» **Given entries**:

▬▬▬

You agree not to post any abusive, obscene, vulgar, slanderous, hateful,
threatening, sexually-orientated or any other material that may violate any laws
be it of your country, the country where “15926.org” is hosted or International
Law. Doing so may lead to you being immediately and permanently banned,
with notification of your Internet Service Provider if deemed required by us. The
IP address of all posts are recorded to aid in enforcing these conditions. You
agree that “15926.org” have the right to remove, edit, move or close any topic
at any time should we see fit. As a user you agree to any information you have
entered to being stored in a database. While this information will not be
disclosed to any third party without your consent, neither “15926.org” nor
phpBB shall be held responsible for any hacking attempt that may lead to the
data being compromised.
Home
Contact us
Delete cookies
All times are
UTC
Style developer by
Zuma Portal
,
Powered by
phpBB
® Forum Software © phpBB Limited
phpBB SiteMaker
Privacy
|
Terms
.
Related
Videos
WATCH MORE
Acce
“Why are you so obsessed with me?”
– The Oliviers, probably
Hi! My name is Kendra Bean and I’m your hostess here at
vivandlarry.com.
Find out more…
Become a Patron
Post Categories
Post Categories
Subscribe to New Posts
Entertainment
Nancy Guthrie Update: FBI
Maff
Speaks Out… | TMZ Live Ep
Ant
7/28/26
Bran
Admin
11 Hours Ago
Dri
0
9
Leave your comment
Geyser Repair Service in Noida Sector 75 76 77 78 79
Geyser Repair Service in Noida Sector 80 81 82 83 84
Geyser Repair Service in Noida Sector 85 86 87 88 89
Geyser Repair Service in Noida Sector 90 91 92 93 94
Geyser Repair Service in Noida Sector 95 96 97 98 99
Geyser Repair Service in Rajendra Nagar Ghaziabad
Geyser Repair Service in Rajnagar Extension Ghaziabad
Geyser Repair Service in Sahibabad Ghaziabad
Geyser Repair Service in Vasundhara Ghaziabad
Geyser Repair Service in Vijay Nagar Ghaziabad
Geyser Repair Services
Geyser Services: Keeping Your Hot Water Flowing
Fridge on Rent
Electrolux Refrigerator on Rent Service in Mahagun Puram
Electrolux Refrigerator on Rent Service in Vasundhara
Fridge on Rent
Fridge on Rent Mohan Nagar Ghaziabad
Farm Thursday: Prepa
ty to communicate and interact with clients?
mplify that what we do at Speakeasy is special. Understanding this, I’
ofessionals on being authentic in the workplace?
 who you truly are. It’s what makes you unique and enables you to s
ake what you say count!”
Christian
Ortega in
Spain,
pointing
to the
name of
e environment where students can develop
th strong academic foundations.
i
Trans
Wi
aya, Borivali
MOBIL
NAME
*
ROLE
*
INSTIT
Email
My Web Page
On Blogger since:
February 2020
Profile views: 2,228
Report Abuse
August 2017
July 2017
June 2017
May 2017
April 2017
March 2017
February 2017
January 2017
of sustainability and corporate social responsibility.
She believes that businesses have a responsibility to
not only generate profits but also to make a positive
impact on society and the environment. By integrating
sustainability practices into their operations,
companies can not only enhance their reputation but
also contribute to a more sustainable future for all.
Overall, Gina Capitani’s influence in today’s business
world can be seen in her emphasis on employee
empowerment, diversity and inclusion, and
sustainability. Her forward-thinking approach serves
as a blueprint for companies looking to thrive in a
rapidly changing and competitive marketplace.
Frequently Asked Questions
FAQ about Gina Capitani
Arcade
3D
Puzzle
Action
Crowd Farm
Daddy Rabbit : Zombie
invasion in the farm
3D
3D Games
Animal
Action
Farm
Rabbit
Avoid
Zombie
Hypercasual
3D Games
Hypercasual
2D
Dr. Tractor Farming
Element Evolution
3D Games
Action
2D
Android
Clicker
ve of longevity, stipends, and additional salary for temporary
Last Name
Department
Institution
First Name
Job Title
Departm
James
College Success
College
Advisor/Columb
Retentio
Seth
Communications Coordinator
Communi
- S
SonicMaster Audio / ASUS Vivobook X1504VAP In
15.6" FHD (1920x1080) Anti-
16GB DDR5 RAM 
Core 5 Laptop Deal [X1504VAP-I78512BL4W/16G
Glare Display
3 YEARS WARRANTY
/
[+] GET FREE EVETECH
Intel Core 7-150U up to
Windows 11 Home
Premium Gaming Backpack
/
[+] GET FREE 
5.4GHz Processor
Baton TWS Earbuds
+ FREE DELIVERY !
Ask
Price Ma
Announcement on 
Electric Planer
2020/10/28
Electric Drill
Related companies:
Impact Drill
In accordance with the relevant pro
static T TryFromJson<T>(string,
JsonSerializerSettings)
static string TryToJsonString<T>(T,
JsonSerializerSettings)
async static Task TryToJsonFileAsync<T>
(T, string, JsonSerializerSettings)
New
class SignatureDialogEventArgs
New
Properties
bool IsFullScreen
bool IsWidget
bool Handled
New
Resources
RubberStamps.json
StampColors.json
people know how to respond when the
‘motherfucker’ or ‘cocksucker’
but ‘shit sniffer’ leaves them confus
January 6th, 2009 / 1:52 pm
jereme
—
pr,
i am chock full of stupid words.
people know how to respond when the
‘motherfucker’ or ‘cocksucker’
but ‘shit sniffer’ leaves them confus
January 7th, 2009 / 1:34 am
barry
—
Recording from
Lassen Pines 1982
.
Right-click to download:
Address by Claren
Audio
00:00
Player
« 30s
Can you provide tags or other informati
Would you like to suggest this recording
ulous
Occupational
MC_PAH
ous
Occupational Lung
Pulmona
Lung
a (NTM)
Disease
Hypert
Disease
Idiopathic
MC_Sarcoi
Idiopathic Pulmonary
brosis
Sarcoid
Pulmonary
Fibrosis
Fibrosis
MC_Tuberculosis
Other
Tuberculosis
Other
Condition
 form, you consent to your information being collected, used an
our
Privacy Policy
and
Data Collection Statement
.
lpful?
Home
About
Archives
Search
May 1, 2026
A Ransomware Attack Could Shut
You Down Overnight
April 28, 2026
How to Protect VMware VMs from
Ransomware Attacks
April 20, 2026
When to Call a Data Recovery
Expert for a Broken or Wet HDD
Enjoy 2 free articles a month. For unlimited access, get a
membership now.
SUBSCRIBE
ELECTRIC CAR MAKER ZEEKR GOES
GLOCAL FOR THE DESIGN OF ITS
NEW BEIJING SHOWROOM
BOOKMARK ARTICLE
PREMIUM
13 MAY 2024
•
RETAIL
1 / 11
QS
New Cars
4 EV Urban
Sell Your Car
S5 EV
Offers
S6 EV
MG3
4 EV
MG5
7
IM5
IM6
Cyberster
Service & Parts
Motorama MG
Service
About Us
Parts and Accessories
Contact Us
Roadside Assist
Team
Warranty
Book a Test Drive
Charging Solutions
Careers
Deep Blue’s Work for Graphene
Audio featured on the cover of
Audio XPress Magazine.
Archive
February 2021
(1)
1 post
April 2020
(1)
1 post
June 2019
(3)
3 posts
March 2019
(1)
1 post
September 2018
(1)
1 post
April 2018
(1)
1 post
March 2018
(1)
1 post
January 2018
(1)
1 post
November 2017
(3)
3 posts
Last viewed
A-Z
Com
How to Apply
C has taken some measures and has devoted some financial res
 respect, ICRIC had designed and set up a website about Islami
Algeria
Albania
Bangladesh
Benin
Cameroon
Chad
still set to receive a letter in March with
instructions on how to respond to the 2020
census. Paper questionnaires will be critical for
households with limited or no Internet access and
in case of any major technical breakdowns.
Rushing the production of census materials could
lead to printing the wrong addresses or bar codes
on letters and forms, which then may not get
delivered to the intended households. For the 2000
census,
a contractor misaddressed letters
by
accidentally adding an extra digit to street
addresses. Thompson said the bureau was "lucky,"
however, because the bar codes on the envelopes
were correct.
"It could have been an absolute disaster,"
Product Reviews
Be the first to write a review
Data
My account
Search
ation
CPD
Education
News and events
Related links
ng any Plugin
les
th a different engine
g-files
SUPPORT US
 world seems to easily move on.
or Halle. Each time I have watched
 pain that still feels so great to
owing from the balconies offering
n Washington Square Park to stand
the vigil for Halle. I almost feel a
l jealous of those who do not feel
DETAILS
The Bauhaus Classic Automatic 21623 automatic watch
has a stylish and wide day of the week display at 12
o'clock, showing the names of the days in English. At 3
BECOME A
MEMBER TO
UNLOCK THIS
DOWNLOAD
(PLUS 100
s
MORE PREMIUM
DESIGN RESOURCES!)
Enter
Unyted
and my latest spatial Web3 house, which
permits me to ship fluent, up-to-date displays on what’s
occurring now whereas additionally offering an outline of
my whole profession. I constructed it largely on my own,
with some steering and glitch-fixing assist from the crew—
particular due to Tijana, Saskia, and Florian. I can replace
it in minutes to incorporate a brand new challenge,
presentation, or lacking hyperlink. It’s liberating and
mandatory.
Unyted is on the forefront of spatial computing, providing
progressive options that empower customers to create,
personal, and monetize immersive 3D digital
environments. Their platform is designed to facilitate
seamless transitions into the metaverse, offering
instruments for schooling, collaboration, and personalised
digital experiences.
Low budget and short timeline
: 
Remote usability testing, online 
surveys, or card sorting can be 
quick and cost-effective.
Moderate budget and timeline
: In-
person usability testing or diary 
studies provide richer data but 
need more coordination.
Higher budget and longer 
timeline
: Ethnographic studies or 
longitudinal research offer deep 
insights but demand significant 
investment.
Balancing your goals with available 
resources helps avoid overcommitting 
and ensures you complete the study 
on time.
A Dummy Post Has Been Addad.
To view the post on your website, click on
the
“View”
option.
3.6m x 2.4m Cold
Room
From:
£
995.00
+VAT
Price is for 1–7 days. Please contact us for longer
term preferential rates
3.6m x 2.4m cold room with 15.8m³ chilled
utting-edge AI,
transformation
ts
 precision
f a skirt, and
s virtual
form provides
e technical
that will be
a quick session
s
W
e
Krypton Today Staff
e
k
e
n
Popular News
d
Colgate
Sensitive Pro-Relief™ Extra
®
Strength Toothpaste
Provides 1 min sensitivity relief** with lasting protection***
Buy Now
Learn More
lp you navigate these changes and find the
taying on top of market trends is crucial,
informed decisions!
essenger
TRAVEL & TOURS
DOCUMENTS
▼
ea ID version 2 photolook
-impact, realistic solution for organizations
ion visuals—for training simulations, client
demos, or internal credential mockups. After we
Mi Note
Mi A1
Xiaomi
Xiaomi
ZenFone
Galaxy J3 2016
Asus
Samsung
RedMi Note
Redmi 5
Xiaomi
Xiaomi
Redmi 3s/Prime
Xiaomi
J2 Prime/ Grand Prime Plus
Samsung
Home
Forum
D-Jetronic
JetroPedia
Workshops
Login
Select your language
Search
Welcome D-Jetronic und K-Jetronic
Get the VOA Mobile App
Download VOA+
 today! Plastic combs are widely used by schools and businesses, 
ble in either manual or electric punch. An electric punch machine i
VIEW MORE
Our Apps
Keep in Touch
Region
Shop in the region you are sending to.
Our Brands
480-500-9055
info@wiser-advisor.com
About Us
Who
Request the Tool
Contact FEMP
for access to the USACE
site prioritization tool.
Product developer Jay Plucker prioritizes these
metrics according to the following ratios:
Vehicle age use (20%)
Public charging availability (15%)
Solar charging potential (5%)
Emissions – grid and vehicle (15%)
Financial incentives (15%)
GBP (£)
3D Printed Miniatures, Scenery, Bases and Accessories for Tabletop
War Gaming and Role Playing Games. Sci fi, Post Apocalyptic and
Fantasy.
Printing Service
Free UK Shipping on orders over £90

▬▬▬

» **Exercise aim**:
Return every line from the entries above that includes the word "Ransomware".

» **Solution to this task**:
A Ransomware Attack Could Shut
Ransomware Attacks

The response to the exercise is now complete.